Ninteenth century world probably didn't much know about relaxation techniques like meditation or yoga. Like all other FD's major characters, the narrator here could have found the use of such technique. His problem is that he is too conscious, thinks too much of what goes around him (the opposite of absent-mindedness). What do you and I think when one finds an apple lying around:

"oh! here is an apple. It looks good. I may eat it if I get hungry."

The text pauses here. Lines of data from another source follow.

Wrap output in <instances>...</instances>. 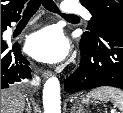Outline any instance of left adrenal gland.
Wrapping results in <instances>:
<instances>
[{
    "instance_id": "1",
    "label": "left adrenal gland",
    "mask_w": 123,
    "mask_h": 113,
    "mask_svg": "<svg viewBox=\"0 0 123 113\" xmlns=\"http://www.w3.org/2000/svg\"><path fill=\"white\" fill-rule=\"evenodd\" d=\"M83 110H84L83 107H80V109H78V111H76L75 107H73L71 113H75V112L76 113H84Z\"/></svg>"
}]
</instances>
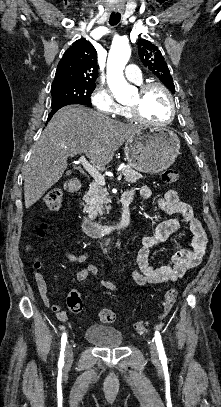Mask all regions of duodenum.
Instances as JSON below:
<instances>
[{"instance_id":"410a0bca","label":"duodenum","mask_w":221,"mask_h":407,"mask_svg":"<svg viewBox=\"0 0 221 407\" xmlns=\"http://www.w3.org/2000/svg\"><path fill=\"white\" fill-rule=\"evenodd\" d=\"M82 189V184L81 183H68V190L70 192H79ZM121 218L118 222L115 224H102L93 221L92 219H89L87 217L83 218L82 225L84 232L89 235V236H103L105 234H108L109 232L112 231H121L128 229L130 225V220H131V214H130V202L131 199L128 195L123 194L121 196Z\"/></svg>"}]
</instances>
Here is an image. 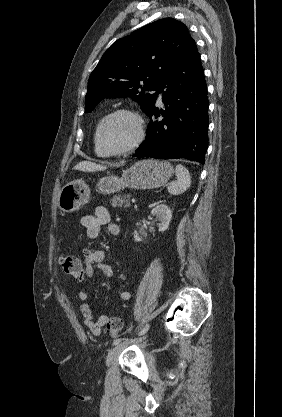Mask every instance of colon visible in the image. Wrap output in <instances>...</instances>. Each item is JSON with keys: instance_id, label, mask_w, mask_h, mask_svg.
<instances>
[{"instance_id": "1", "label": "colon", "mask_w": 282, "mask_h": 417, "mask_svg": "<svg viewBox=\"0 0 282 417\" xmlns=\"http://www.w3.org/2000/svg\"><path fill=\"white\" fill-rule=\"evenodd\" d=\"M78 256L67 255L62 258L61 267L63 272L70 277H78L82 275L84 266L77 265ZM121 320L118 317H112L107 323V331L111 338L120 336Z\"/></svg>"}]
</instances>
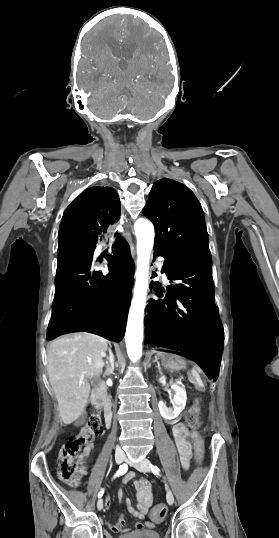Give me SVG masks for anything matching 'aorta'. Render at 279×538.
I'll return each instance as SVG.
<instances>
[{
  "label": "aorta",
  "mask_w": 279,
  "mask_h": 538,
  "mask_svg": "<svg viewBox=\"0 0 279 538\" xmlns=\"http://www.w3.org/2000/svg\"><path fill=\"white\" fill-rule=\"evenodd\" d=\"M137 238V269L134 294L129 309L125 342L127 353L132 362H137L142 356L144 309L149 279V261L154 245V226L140 218L134 224Z\"/></svg>",
  "instance_id": "762f6f07"
}]
</instances>
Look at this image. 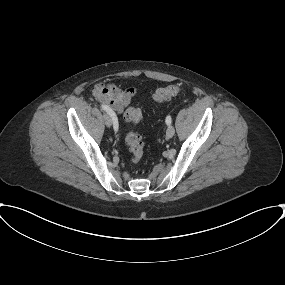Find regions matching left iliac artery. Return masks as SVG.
Listing matches in <instances>:
<instances>
[{
    "label": "left iliac artery",
    "mask_w": 285,
    "mask_h": 285,
    "mask_svg": "<svg viewBox=\"0 0 285 285\" xmlns=\"http://www.w3.org/2000/svg\"><path fill=\"white\" fill-rule=\"evenodd\" d=\"M166 124L167 125H170L171 124V121H172V119H171V116L170 115H168L167 117H166Z\"/></svg>",
    "instance_id": "obj_1"
}]
</instances>
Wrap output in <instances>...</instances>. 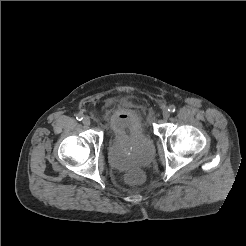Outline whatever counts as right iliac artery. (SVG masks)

Now, what will the narrator of these notes will think:

"Oh! here is an apple. It is red in color. It was probably grown somewhere in some farm. It looks good. I may eat it ... but what if it is bad? what if it is poisioned? what if somebody is trying to kill me? But may be I'm overreacting. May be it is not poisonous .... but why is it staring at me, I swear it is staring at me, I should throw this out" *throws it out*

This overthinking atitude is quite good when he is writing ancedotes - in fact those ancedotes in the begining are incredible. The book has THE best begining I have ever come across. In one place in first few chapters, for exmaple, he tells you why Huxley's Brave New World or a utopia based on rationalism (Zamyatin's We) won't satisfy people:

As far as my personal opinion is concerned, to care only for well-being seems to me positively ill-bred. Whether it's good or bad, it is sometimes very pleasant, too, to smash things. I hold no brief for suffering nor for well-being either.

Still the problem comes with the social contact. The apple example was an exaggeration to extent that apple was not a human being. First half is full of author's beautiful ramblings but it is when goes out in society we see his real problem. He thinks too much while around people, keeps collecting bad thoughts while forgetting good ones.

Man only lives to count his troubles, he doesn't calculate his happiness.

This thus makes him paranoid believing that all the world is watching and judging him.

"I am alone, I thought, and they are everybody."

Thus he is quick to get excited and to be willing to take meaningless fights.

SpoilerEven if he is not pranoid like in the climax, the anticipation of being in society for a long time is enough to make him go mad.


Thus he ends up living alone in the underground. His frustration in not being able to part of society makes him spiteful.

I got to the point of feeling a sort of secret abnormal, despicable enjoyment in returning home to my corner on some disgusting Petersburg night, acutely conscious that that day I had committed a loathsome action again, that what was done could never be undone, and secretly, inwardly gnawing, gnawing at myself for it, tearing and consuming myself till at last the bitterness turned into a sort of shameful accursed sweetness, and at last--into positive real enjoyment! Yes, into enjoyment, into enjoyment! I insist upon that.

The circle ends with him all alone once again which proves that loneliness is self-reproducing.

FD felt a need to point out through an author's note in the begining of the book that though this person is all imagination there do exist such persons in real life. This is how ahead of his times he was - I don't think anybody else could have noticed, leave alone graph so brilliantly, such a personality type. Incredible.